As attractive as they are, however, Git seems to have three advantages over them as the basis for a backup system:
- repository compression and compaction (binary deltas in packs)
- ability to clone the repository efficiently (i.e., remote backups are possible)
- the extra functionality expected in a VCS: history rewriting, changeset inspection, etc.
On a more practical level, gibak has got two key advantages in my case:
- it's available right now and doesn't require an OS switch (the Debian netinst CD didn't let me choose ZFS for my home partition...)
- I don't need to buy more HDs to be protected against disk crashes (I happen to have a number of older IDE drives, close to 1TB, which are too slow to be used along with the newer ones in a ZFS setup, but just fine for backups with Git).
nested git repositories - Chris Double (2008-03-05 (Wed) 20:03:49)
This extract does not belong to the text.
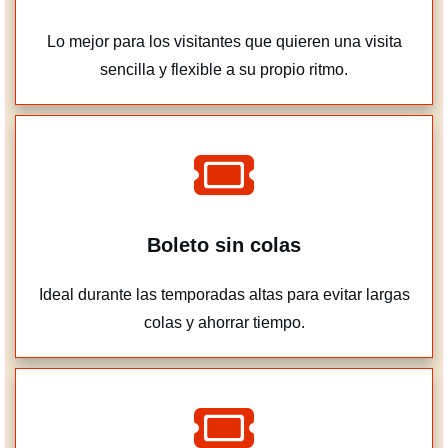
Lo mejor para los visitantes que quieren una visita
sencilla y flexible a su propio ritmo.
Boleto sin colas
Ideal durante las temporadas altas para evitar largas
colas y ahorrar tiempo.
The main time usage in running gibak for me is the rsync of the nested git repositories. I have quite a few very large git repositories, each containing a large build directory containing binary files I don't need to be backed up (since they are the results of a build).
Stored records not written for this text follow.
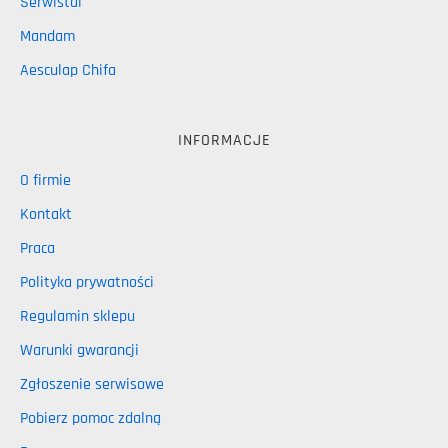
Serwistal
Mandam
Aesculap Chifa
INFORMACJE
O firmie
Kontakt
Praca
Polityka prywatności
Regulamin sklepu
Warunki gwarancji
Zgłoszenie serwisowe
Pobierz pomoc zdalną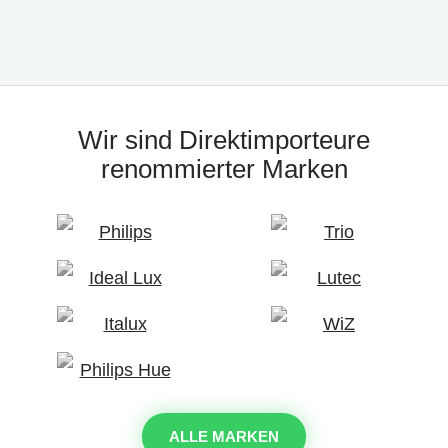
Wir sind Direktimporteure
renommierter Marken
ALLE MARKEN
I have a .gitignore for the build directory in the nested git repository but rsync ignores this of course. So the end result is a few gigibytes of wasted disk space (9GB!) and a lot of time spent rsyncing them. Any thoughts of working around this?
Zeno Davatz 2008-03-06 (Don) 01:44:31
I do not quite understand. Why do you not just ad these directories / files to your .gitignore File?
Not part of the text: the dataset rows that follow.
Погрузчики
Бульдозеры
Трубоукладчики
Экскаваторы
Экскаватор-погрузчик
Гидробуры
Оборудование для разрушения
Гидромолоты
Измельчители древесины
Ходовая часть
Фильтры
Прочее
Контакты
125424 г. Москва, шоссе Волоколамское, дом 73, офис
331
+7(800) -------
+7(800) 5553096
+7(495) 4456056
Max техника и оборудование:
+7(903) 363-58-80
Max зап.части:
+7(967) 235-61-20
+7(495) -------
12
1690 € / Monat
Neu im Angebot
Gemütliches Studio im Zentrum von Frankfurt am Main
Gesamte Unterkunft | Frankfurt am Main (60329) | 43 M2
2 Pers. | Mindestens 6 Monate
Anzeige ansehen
mfp 2008-03-06 (Thr) 09:20:21
As Zeno said, you can exclude the whole directory by listing it in .gitignore. The list of repositories that will be rsync'ed can be obtained as follows:
$ find-git-repos -i | tail -3 src/ghh src/gibak src/git-backup $ echo /ghh >> src/.gitignore $ find-git-repos -i | tail -3 mess/2008/03/relational src/gibak src/git-backup
I'm soon making it possible to specify the files to be ignored by rsync in a .rsyncignore file at the top level of the submodule, stay tuned.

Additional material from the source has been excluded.